- **Data for this task**:
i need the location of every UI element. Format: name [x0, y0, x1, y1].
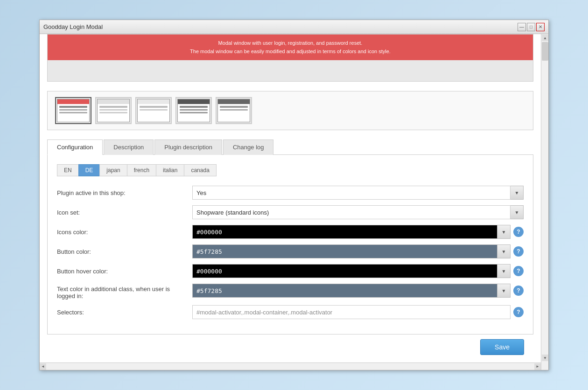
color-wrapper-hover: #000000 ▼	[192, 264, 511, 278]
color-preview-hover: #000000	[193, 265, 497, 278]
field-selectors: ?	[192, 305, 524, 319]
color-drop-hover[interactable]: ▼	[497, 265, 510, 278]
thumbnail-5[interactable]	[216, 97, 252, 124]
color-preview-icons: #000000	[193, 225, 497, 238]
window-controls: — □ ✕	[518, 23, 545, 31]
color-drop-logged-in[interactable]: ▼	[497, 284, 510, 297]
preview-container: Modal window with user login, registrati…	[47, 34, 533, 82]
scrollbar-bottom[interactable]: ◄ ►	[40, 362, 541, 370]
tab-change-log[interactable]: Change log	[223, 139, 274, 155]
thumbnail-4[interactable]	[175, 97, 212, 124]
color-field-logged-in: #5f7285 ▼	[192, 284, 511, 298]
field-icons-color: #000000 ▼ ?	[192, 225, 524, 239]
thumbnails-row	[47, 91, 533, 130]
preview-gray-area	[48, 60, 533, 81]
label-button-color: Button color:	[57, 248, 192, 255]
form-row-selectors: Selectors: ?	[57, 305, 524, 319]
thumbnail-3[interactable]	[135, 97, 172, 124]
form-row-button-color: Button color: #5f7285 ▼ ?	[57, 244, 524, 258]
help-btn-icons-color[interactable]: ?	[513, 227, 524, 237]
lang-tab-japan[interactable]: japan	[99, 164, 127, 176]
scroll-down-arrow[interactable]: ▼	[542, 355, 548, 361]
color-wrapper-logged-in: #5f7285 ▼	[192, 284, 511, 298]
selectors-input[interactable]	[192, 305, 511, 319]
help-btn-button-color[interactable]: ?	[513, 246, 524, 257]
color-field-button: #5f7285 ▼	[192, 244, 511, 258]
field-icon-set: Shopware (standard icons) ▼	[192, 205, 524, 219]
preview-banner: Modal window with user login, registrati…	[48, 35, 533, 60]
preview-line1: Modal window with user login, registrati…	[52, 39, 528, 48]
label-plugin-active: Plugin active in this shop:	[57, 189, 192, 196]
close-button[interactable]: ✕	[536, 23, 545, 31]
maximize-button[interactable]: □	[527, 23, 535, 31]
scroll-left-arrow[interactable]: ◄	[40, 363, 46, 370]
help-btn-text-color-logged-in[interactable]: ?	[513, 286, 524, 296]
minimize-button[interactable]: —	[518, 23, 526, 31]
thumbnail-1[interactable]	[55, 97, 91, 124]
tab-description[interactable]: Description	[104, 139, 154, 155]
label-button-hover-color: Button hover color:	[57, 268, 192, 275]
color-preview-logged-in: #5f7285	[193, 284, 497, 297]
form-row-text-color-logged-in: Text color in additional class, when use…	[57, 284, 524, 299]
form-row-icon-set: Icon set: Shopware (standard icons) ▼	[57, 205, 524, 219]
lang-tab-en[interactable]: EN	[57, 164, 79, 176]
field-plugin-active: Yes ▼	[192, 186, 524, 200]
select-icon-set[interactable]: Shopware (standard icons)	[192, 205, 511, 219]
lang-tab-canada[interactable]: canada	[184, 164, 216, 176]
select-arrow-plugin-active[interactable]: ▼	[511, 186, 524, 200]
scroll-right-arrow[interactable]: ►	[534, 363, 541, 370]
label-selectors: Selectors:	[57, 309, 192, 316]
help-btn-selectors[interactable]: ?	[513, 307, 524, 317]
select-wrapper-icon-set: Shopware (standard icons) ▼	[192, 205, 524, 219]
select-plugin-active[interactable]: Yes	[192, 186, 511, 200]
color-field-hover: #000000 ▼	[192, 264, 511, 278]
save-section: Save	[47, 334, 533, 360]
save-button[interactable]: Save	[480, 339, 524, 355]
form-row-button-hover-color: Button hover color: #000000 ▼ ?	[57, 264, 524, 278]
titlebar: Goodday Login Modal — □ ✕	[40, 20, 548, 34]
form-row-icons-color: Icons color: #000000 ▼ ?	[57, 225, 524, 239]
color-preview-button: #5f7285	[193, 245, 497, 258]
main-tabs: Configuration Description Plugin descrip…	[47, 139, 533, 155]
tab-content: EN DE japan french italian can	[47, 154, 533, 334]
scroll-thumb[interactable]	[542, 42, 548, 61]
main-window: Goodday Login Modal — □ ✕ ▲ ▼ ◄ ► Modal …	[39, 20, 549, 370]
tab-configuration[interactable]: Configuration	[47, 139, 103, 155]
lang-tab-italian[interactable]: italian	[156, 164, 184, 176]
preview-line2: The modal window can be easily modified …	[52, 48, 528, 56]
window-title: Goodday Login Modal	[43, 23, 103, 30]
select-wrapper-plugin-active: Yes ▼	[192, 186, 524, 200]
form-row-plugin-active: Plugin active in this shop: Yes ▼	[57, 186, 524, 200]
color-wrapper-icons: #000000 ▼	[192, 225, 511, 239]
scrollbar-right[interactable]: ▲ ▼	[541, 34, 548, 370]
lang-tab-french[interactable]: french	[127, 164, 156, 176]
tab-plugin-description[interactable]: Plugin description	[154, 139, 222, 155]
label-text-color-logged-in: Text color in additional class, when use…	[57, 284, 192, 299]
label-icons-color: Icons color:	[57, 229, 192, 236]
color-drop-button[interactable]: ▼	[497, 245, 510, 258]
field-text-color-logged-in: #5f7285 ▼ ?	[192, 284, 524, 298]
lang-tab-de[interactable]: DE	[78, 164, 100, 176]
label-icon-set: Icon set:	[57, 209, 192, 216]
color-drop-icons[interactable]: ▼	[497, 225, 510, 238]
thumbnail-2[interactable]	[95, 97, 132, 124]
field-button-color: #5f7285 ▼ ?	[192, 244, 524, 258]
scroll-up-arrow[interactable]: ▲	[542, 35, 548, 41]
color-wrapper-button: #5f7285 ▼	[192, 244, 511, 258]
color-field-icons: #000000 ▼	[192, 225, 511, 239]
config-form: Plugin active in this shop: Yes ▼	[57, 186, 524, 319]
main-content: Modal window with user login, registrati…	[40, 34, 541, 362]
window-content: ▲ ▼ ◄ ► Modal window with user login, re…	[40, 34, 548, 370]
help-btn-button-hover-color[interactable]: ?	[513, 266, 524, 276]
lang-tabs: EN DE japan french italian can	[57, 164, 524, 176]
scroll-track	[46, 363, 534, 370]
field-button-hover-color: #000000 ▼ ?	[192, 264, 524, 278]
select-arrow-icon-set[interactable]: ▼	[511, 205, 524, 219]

--

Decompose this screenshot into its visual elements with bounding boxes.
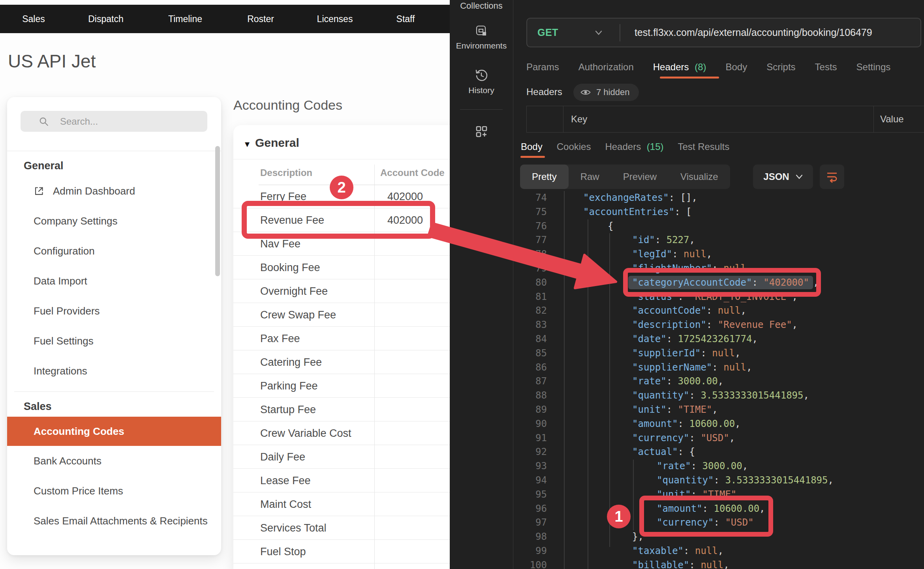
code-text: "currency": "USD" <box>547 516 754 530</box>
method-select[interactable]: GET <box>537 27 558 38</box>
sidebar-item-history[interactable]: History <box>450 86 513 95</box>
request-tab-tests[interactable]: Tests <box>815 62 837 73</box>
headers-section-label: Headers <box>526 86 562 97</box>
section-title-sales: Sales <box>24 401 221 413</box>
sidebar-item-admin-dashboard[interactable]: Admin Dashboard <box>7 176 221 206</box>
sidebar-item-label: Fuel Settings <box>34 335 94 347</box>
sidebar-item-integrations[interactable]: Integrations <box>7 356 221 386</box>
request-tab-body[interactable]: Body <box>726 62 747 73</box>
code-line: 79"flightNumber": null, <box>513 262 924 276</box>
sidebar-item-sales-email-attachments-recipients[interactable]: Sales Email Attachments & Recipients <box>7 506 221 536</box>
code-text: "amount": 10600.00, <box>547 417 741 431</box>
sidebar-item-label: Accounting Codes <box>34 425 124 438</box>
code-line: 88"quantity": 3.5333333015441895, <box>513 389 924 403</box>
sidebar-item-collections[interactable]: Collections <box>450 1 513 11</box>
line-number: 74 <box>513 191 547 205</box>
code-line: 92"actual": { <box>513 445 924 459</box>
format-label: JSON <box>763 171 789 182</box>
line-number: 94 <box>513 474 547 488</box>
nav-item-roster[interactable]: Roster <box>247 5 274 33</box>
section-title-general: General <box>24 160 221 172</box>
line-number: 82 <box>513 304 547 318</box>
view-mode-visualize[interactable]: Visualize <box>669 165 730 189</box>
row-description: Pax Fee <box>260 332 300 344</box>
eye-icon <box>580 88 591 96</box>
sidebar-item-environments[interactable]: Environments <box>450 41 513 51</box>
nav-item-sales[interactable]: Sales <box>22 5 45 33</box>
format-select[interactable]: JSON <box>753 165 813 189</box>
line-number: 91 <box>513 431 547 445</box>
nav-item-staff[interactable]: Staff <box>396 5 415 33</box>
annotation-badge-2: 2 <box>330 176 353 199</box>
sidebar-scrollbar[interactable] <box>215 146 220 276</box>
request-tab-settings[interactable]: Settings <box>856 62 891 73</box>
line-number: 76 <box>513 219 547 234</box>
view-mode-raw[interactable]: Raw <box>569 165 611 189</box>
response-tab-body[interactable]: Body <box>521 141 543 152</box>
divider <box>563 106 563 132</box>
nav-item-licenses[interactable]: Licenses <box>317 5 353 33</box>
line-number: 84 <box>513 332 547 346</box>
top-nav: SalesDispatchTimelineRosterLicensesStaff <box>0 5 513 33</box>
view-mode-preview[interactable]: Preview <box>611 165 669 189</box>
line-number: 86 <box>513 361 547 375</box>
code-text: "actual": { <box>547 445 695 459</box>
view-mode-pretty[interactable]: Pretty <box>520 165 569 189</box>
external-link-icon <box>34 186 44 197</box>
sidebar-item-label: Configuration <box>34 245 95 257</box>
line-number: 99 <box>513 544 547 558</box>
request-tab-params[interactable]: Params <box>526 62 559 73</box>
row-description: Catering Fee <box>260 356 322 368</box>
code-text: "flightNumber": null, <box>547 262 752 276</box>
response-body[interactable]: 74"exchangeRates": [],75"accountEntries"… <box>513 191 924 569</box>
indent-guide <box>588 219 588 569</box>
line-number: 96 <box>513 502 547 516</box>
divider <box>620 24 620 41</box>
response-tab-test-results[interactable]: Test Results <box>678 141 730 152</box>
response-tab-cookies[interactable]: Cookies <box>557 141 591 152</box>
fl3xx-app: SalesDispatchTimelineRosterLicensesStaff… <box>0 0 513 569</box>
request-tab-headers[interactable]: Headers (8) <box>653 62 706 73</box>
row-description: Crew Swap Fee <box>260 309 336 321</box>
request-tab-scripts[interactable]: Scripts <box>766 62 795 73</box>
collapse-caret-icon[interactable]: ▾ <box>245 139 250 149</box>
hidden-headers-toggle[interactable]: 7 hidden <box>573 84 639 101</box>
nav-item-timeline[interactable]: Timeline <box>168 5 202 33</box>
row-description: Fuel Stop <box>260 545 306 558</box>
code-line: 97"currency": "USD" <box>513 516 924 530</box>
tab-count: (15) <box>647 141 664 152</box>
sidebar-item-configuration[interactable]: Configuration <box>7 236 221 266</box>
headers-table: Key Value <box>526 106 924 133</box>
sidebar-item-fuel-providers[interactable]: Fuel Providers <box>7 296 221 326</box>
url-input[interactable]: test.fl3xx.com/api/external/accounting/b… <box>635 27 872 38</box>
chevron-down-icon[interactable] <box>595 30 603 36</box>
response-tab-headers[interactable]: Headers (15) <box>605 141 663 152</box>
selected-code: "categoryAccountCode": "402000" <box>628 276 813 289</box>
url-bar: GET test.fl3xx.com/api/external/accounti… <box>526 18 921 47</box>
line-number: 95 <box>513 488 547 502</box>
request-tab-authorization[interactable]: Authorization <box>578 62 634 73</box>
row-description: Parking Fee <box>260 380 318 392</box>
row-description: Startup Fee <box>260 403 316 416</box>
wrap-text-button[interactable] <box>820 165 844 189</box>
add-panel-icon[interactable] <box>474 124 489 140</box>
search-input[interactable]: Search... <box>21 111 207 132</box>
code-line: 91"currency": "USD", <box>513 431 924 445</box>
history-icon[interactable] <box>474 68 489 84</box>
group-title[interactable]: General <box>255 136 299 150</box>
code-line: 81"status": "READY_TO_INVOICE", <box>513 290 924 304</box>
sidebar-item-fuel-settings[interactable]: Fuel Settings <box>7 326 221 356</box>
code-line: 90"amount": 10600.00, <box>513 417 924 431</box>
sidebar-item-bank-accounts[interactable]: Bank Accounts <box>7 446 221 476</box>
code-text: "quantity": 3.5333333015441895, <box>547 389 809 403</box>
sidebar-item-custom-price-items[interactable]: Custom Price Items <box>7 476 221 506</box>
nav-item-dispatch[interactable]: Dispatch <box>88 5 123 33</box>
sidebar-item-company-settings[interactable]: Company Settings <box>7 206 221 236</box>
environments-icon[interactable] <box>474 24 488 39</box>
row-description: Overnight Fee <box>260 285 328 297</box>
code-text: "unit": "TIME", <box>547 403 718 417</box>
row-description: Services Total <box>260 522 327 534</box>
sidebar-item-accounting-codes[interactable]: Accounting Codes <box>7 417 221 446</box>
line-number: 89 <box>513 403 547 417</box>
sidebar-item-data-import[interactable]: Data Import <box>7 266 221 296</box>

* * *

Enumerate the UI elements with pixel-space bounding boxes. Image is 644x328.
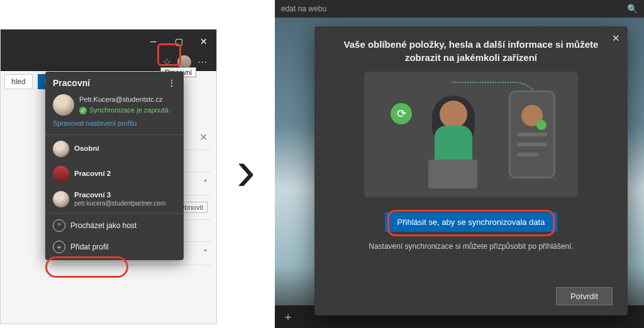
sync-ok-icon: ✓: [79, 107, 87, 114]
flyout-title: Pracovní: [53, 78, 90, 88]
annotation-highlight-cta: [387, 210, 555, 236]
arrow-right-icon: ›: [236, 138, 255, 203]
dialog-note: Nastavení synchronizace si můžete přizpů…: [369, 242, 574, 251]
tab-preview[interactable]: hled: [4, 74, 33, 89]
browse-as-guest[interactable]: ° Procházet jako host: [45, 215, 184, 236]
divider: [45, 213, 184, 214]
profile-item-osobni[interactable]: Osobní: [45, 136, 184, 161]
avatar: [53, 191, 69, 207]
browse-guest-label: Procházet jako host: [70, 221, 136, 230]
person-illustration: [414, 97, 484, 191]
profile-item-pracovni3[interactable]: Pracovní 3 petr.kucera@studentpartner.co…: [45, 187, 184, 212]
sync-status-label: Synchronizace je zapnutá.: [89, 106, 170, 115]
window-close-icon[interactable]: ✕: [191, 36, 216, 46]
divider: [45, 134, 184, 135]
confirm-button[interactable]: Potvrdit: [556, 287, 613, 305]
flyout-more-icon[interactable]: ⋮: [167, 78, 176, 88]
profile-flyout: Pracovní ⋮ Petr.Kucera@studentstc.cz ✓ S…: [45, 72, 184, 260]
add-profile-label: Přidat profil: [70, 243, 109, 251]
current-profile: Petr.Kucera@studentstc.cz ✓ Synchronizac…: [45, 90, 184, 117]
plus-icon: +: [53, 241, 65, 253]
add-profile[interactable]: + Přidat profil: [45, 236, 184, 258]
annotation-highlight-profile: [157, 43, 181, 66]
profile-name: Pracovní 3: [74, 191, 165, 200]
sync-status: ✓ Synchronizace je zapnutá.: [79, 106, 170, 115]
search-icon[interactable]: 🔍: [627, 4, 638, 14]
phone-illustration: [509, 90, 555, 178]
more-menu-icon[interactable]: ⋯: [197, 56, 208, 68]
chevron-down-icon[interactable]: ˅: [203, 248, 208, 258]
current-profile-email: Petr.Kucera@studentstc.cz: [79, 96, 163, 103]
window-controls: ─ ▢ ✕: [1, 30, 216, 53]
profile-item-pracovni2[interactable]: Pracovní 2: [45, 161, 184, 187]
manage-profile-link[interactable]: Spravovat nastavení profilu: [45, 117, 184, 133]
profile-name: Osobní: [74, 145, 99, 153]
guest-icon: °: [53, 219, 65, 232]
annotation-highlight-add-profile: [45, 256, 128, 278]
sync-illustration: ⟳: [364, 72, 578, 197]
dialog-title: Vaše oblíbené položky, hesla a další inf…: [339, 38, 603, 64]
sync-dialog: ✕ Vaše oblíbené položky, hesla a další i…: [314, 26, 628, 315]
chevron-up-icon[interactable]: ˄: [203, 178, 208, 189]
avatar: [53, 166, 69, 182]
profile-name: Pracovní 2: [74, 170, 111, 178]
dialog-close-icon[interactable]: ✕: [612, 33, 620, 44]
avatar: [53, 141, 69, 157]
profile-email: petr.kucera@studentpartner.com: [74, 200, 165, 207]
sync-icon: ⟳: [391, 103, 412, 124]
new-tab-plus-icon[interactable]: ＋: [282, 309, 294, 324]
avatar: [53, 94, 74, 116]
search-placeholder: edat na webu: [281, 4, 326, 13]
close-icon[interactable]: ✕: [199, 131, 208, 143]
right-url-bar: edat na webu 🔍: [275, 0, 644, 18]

- **Exercise description**:
Find the lines above with the word "General". Copy them out.

- **Your response**:
section-title-general: General <box>24 160 221 172</box>
group-title[interactable]: General <box>255 136 299 150</box>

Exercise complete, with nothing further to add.